Кевсер не поняла, что, а первый, — полицаи называли его «господин фельдфебель», — прошёл к двери в девичью спальню, заглянул туда и вернулся.
Кевсер тем временем хотела засветить лампу (керосинка на подоконнике углового окна был дополнительным сигналом тревоги), но фельдфебель рывком выхватил керосиновую лампу из её рук. Затем кивком указал Кевсер на дверь спальни.
Кевсер, будто не понимая, отошла подальше к окну.
Тогда фельдфебель намотал на кулак её косу, втащил девушку в спальню, захлопнул за собой дверь и толкнул к кровати.
— Ложись.
«Лучше умру стоя», — мелькнула в сознании у Кевсер, бывшей отличницы советской школы, оборванная фраза Долорес, и она закричала:
— Сволочь фашистская! Не бывать этому.
— Раз жить не хочешь, тогда ложись. Всё равно скоро повесим.
— Ещё неизвестно, кто первым будет висеть — я или ты, гад!
Фельдфебель бросил Кевсер на кровать и стал срывать с неё платье. Но девушка изловчилась и, сколько было духу и силы, толкнула фрица в грудь ногами. Он отлетел, шарахнулся о стенку и выругался по-русски.
А Кевсер, как ошпаренная, выскочила из спальни.
Фельдфебель остался за дверью, а второй немец встретил её гоготком, но не тронул.
Кевсер перевела дыхание. Время приближалось к одиннадцати, вот-вот появится Сергей, а она не сможет выйти, сообщить о засаде. У окон сидят полицаи и не спускают глаз со двора.
«Как предупредить его?» — спрашивала себя Кевсер.
А тут ещё этот фриц… ужас какой! Никак не очухается в спальне. Видать, и желание всё пропало.
Во что бы то ни стало надо унести кувшин со стола во дворе. Время неумолимо близится…

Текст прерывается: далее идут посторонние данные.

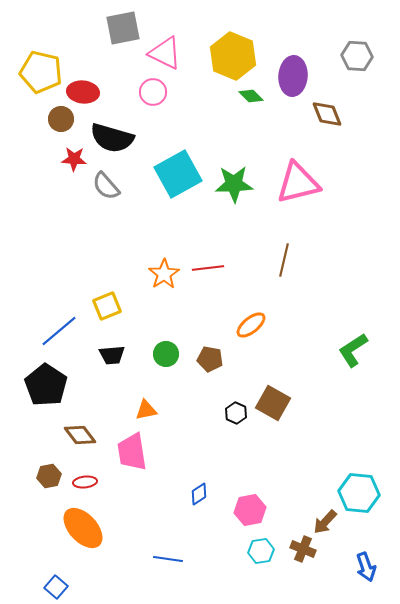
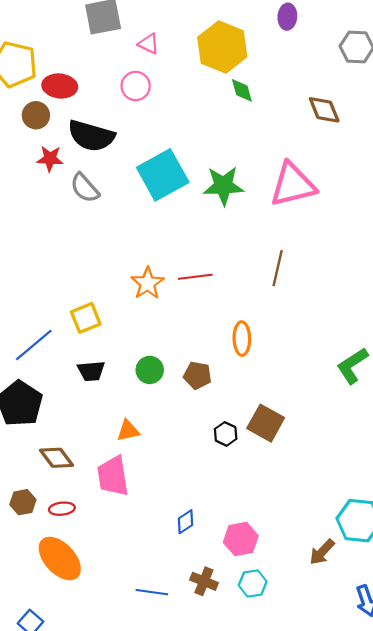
pink triangle: (165, 53) -> (149, 44), size x0.6
purple ellipse: (293, 76) -> (287, 17), moved, size x0.6
green diamond: (251, 96) -> (242, 90), turned 30
orange ellipse: (251, 325) -> (242, 339), turned -52
brown cross: (303, 549) -> (204, 581), moved

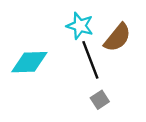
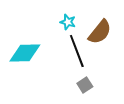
cyan star: (80, 26) -> (68, 22), size x0.7

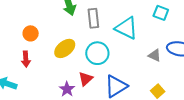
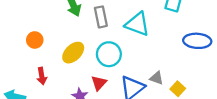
gray triangle: (155, 55) -> (157, 78), moved
red arrow: (26, 59) -> (42, 76), moved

Кевсер попросила разрешения напиться. Немец молча выслушал, что-то соображая. Потом кивнул:
— Я, вассер. Гебен зи мир.
Это Кевсер поняла; она подошла к окну и указала на кувшин, стоящий на столе посередине двора.
— Гут вассер, йа?
— Даффай, — приказал немец по-русски.
И Кевсер, не чувствуя ног и дрожа всем телом от радости, выскочила в приоткрытую дверь. Подбежала к столу, подхватила и внесла кувшин в дом, подала его немцу.
Тот жестом приказал напиться сначала ей самой.
Кевсер налила воды в кружку и выпила. Тогда и немец сделал то же.